<<<<
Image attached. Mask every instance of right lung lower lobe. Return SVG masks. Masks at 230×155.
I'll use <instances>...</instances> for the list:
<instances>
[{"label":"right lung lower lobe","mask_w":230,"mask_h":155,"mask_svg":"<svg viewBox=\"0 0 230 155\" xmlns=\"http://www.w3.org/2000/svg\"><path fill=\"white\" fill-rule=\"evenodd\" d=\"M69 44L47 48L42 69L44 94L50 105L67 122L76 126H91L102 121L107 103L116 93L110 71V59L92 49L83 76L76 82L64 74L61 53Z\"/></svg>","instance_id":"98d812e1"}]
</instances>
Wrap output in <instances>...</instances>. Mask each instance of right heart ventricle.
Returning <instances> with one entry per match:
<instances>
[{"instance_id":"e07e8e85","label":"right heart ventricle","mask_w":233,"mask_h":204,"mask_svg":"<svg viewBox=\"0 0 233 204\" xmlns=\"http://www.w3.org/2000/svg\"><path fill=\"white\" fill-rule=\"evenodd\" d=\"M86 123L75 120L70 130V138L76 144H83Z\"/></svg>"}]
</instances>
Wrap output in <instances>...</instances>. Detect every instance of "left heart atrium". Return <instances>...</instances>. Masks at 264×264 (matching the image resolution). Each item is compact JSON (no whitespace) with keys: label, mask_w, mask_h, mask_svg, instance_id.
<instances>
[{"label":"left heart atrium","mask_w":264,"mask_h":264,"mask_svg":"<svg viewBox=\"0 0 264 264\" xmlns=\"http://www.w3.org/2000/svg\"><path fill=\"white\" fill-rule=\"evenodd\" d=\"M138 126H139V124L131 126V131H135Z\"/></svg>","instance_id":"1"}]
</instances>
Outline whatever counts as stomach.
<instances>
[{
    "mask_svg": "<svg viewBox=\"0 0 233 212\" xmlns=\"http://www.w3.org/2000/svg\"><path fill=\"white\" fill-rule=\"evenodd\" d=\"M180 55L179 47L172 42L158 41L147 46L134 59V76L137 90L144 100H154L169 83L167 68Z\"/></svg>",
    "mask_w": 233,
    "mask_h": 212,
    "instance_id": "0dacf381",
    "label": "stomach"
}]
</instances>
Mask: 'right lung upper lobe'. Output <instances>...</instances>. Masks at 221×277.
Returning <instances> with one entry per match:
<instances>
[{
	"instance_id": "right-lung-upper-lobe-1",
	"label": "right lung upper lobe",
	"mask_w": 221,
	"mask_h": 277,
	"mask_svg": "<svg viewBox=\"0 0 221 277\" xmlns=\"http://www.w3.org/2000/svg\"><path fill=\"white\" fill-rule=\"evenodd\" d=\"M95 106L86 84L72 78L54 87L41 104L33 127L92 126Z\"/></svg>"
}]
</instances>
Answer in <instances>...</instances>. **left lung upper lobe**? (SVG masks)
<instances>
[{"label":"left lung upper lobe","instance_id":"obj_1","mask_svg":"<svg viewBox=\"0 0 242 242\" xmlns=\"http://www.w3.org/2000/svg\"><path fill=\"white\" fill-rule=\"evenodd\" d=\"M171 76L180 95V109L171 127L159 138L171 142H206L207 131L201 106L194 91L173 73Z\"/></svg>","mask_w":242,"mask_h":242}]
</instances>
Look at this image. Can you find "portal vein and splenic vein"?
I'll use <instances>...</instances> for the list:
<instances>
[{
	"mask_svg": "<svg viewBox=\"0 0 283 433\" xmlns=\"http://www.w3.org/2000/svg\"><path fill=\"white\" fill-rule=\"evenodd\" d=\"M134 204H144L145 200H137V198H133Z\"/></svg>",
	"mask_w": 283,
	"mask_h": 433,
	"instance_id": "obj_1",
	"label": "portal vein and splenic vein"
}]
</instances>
>>>>
• [WORK TASK]
The task requires that all the material be restated word for word.

• [REPLY TO THE TASK]
Image attached. Mask every instance of right lung lower lobe. Return SVG masks. Masks at 230×155.
I'll use <instances>...</instances> for the list:
<instances>
[{"label":"right lung lower lobe","mask_w":230,"mask_h":155,"mask_svg":"<svg viewBox=\"0 0 230 155\" xmlns=\"http://www.w3.org/2000/svg\"><path fill=\"white\" fill-rule=\"evenodd\" d=\"M69 44L47 48L42 69L44 94L50 105L67 122L76 126H91L102 121L107 103L116 93L110 71V59L92 49L83 76L76 82L64 74L61 53Z\"/></svg>","instance_id":"98d812e1"}]
</instances>
Wrap output in <instances>...</instances>. Mask each instance of right heart ventricle.
Returning <instances> with one entry per match:
<instances>
[{"instance_id":"e07e8e85","label":"right heart ventricle","mask_w":233,"mask_h":204,"mask_svg":"<svg viewBox=\"0 0 233 204\" xmlns=\"http://www.w3.org/2000/svg\"><path fill=\"white\" fill-rule=\"evenodd\" d=\"M86 123L75 120L70 130V138L76 144H83Z\"/></svg>"}]
</instances>
Wrap output in <instances>...</instances>. Detect every instance of "left heart atrium". Return <instances>...</instances>. Masks at 264×264 (matching the image resolution). Each item is compact JSON (no whitespace) with keys: label, mask_w, mask_h, mask_svg, instance_id.
<instances>
[{"label":"left heart atrium","mask_w":264,"mask_h":264,"mask_svg":"<svg viewBox=\"0 0 264 264\" xmlns=\"http://www.w3.org/2000/svg\"><path fill=\"white\" fill-rule=\"evenodd\" d=\"M138 126H139V124L131 126V131H135Z\"/></svg>","instance_id":"1"}]
</instances>
Outline whatever counts as stomach.
<instances>
[{
    "mask_svg": "<svg viewBox=\"0 0 233 212\" xmlns=\"http://www.w3.org/2000/svg\"><path fill=\"white\" fill-rule=\"evenodd\" d=\"M180 55L179 47L172 42L158 41L147 46L134 59V76L137 90L144 100H154L169 83L167 68Z\"/></svg>",
    "mask_w": 233,
    "mask_h": 212,
    "instance_id": "0dacf381",
    "label": "stomach"
}]
</instances>
Mask: 'right lung upper lobe'. Output <instances>...</instances>. Masks at 221×277.
Returning <instances> with one entry per match:
<instances>
[{
	"instance_id": "right-lung-upper-lobe-1",
	"label": "right lung upper lobe",
	"mask_w": 221,
	"mask_h": 277,
	"mask_svg": "<svg viewBox=\"0 0 221 277\" xmlns=\"http://www.w3.org/2000/svg\"><path fill=\"white\" fill-rule=\"evenodd\" d=\"M95 106L86 84L72 78L54 87L41 104L33 127L92 126Z\"/></svg>"
}]
</instances>
Answer in <instances>...</instances>. **left lung upper lobe**? (SVG masks)
<instances>
[{"label":"left lung upper lobe","instance_id":"obj_1","mask_svg":"<svg viewBox=\"0 0 242 242\" xmlns=\"http://www.w3.org/2000/svg\"><path fill=\"white\" fill-rule=\"evenodd\" d=\"M171 76L180 95V109L171 127L159 138L171 142H206L207 131L201 106L194 91L173 73Z\"/></svg>","mask_w":242,"mask_h":242}]
</instances>
Look at this image. Can you find "portal vein and splenic vein"?
I'll use <instances>...</instances> for the list:
<instances>
[{
	"mask_svg": "<svg viewBox=\"0 0 283 433\" xmlns=\"http://www.w3.org/2000/svg\"><path fill=\"white\" fill-rule=\"evenodd\" d=\"M134 204H144L145 200H137V198H133Z\"/></svg>",
	"mask_w": 283,
	"mask_h": 433,
	"instance_id": "obj_1",
	"label": "portal vein and splenic vein"
}]
</instances>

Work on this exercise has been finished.